Вечером, прежде чем ехать к Димитрию Ивановичу, он навестил Вельяминова – справиться, нет ли новостей из Варшавы. Новостей пока не было, если поверить хозяину; но тот мог быть и неосведомлен, поскольку по его же чистосердечному признанию второй день не был в приказе по причине разных домашних неурядиц. Салтыков от души пожалел приятеля – у вдовца какие могут быть домашние неурядицы? Только с детьми, а это уж, коли дети в возрасте, хуже не придумаешь. Жену обротать – дело не хитрое, а попробуй сладить со своевольными чадами!
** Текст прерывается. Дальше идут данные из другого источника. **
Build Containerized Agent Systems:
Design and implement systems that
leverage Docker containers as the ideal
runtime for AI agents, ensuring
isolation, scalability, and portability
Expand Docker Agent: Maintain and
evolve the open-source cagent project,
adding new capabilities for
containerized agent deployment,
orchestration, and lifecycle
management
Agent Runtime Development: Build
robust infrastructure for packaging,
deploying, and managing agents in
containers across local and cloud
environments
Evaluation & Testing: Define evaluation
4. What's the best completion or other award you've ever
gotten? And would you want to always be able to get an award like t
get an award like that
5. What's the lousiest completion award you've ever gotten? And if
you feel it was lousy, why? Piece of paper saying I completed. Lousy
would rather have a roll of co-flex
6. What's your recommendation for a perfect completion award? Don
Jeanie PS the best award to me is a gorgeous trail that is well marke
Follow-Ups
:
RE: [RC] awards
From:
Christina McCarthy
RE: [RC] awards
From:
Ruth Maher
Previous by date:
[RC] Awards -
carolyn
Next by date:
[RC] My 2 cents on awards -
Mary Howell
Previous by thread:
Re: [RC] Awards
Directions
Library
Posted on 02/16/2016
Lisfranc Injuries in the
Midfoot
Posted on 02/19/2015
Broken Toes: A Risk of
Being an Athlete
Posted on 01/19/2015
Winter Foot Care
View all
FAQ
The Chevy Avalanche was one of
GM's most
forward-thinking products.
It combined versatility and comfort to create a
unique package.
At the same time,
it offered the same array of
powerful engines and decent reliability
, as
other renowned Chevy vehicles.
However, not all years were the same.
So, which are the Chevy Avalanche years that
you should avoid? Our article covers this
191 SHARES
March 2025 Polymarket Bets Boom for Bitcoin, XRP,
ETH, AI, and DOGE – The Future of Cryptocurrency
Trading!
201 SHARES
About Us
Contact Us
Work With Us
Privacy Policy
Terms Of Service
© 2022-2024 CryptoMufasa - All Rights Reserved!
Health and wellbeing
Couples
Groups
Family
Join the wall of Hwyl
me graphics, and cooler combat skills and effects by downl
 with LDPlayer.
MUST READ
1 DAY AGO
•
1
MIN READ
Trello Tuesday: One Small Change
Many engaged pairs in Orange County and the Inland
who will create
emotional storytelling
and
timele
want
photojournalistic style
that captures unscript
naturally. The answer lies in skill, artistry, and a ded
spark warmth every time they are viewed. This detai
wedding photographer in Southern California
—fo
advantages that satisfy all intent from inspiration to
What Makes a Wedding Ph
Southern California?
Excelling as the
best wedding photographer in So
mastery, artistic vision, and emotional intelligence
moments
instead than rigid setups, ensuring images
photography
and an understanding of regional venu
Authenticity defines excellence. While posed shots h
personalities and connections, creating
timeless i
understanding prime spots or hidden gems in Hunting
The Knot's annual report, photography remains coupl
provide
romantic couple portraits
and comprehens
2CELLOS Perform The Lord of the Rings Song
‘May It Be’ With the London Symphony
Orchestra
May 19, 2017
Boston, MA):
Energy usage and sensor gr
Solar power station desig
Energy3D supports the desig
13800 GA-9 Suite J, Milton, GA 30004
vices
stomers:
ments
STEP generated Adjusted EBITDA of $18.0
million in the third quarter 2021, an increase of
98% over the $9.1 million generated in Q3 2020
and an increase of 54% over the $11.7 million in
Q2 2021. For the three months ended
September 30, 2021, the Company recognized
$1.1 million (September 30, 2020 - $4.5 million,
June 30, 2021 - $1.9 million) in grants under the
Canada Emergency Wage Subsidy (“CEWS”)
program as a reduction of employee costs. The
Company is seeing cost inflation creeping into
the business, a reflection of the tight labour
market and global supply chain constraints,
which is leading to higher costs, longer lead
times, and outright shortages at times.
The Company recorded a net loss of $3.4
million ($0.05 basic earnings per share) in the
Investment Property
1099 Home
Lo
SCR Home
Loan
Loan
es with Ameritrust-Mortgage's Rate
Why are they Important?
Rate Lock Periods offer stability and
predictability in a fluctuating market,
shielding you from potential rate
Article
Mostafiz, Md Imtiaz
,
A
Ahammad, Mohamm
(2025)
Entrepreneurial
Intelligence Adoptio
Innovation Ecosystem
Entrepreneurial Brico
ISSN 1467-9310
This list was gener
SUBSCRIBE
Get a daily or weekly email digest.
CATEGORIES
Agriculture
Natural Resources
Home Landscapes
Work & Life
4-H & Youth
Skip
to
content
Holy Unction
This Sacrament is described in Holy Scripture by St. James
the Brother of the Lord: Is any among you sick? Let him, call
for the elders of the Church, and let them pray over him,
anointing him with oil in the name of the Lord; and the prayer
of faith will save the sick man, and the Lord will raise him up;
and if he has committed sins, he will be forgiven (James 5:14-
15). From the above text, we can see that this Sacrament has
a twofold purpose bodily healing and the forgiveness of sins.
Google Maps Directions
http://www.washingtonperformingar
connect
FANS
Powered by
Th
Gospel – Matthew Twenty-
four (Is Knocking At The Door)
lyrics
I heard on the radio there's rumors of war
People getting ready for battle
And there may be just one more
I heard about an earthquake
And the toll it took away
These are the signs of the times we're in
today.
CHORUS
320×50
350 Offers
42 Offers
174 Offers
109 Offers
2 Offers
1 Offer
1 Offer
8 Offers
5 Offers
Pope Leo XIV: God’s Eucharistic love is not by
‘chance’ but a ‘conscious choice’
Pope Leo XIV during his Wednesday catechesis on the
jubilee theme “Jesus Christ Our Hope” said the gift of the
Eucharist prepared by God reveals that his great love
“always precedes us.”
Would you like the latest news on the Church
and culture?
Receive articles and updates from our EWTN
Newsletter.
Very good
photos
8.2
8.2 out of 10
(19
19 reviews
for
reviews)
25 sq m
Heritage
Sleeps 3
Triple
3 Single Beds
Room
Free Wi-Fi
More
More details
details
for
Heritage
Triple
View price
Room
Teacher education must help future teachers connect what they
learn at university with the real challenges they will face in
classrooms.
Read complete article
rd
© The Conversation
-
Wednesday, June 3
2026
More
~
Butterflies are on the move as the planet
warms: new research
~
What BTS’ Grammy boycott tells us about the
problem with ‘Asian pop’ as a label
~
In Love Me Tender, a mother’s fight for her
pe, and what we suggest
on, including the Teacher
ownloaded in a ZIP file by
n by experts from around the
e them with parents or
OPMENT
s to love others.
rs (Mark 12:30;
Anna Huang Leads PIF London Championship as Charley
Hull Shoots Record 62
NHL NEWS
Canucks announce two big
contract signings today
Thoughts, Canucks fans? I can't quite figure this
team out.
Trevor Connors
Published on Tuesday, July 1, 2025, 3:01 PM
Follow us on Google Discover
– Так что за дело у тебя такое, Василий Андреич, – сказал Шуйский, оставшись с гостем наедине после ухода слуг, собравших на стол. – Непростое, видать, коли опасаешься сторонних ушей?

– Непростое, – подтвердил Салтыков. – Хотя, может, я и облыжно о нем рассудил, почем знать. Потому, княже, и пришел к тебе за советом… и опасением поделиться. Тебе, чай, виднее будет, Шуйские спокон веку были близки к власти…

– Теперь не то, – вздохнул князь. – Однако посоветуемся, коли счел надобным. Ум хорошо, а два лучше, то уж издавна ведомо…

В немногих словах пересказав полученное через толмача Якубки известие о том, что правитель хотел подыскать в Вене жениха для своей сестры, буде та овдовеет, Салтыков вдруг похолодел от страха – а что, если князь, не задумываясь, пойдет с изветом? Думал, думал, исхитрялся умом и так и сяк, а до простейшего не додумался: ежели и вправду хочет Шуйский породниться с Годуновым, то разумно ли так ему довериться в эдаком деле?

– Я вот, Димитрий Иванович, и не знаю теперь, каково это понимать, – сказал он поспешно, покосившись на хмуро молчащего князя. – У толмача сведения из первых ли рук? А то ведь, сам понимаешь, могли и оболгать Бориса Федорыча, недругов у него хватает…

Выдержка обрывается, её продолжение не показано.